Anjouan independence referendum

Results
| Choice | Votes | % |
| Yes | 135,116 | 99.68% |
| No | 439 | 0.32% |
| Valid votes | 135,555 | 97.52% |
| Invalid or blank votes | 3,444 | 2.48% |
| Total votes | 138,999 | 100.00% |
| Registered voters/turnout | 146,593 | 94.82% |

= 1997 Anjouan independence referendum =

An independence referendum was held on Anjouan, an island in the Comoros, on 26 October 1997. Over 99% of voters voted in favour of independence. However, the vote was not recognised and the island returned to the control of the Comorian government in 2001.

==Background==
In July 1997 opposition parties were banned and Anjouan separatist leader Abdallah Ibrahim was arrested. His arrest led to rioting in Mutsamudu, the capital of Anjouan. Following the riots, militants from the Anjouan People's Movement took over the island, and declared independence on 3 August 1997. Ibrahim was released from prison and named President. At the same time, the island of Mohéli also declared independence.

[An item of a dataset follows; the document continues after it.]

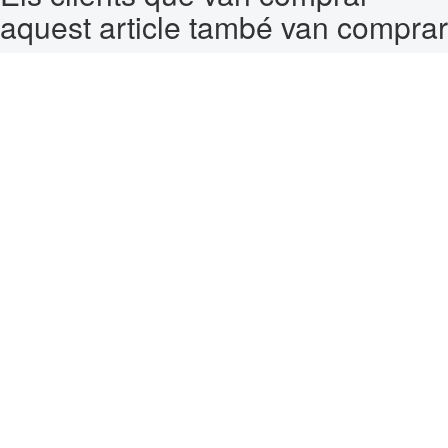
aquest article també van comprar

On 3 October the Comorian army attempted to invade the island, but were repulsed by local troops. A referendum was subsequently called by Ibrahim despite opposition from the Organisation for African Unity and the Arab League.

==Results==

| Choice |  | Votes | % |
| For |  | 135,116 | 99.68 |
| Against |  | 439 | 0.32 |
| Total |  | 135,555 | 100.00 |
| Valid votes |  | 135,555 | 97.52 |
| Invalid/blank votes |  | 3,444 | 2.48 |
| Total votes |  | 138,999 | 100.00 |
| Registered voters/turnout |  | 146,593 | 94.82 |
Source: Direct Democracy

==Aftermath==
Following the referendum, Ibrahim was appointed head of a provision government of island, now renamed Nzwani. In mid-November he agreed to attend peace talks with Comorian president Mohamed Taki Abdoulkarim. After the talks fell through, Anjouan voters subsequently approved a draft constitution in a referendum in February 1998.

Following another failed attempt to reach agreement in 1999, agreement was reached between the Comorian government and the Anjouan separatists in 2001 to progress with a national referendum on a new federal constitution. This was approved by 76% of voters nationally, and 95% of voters on Anjouan.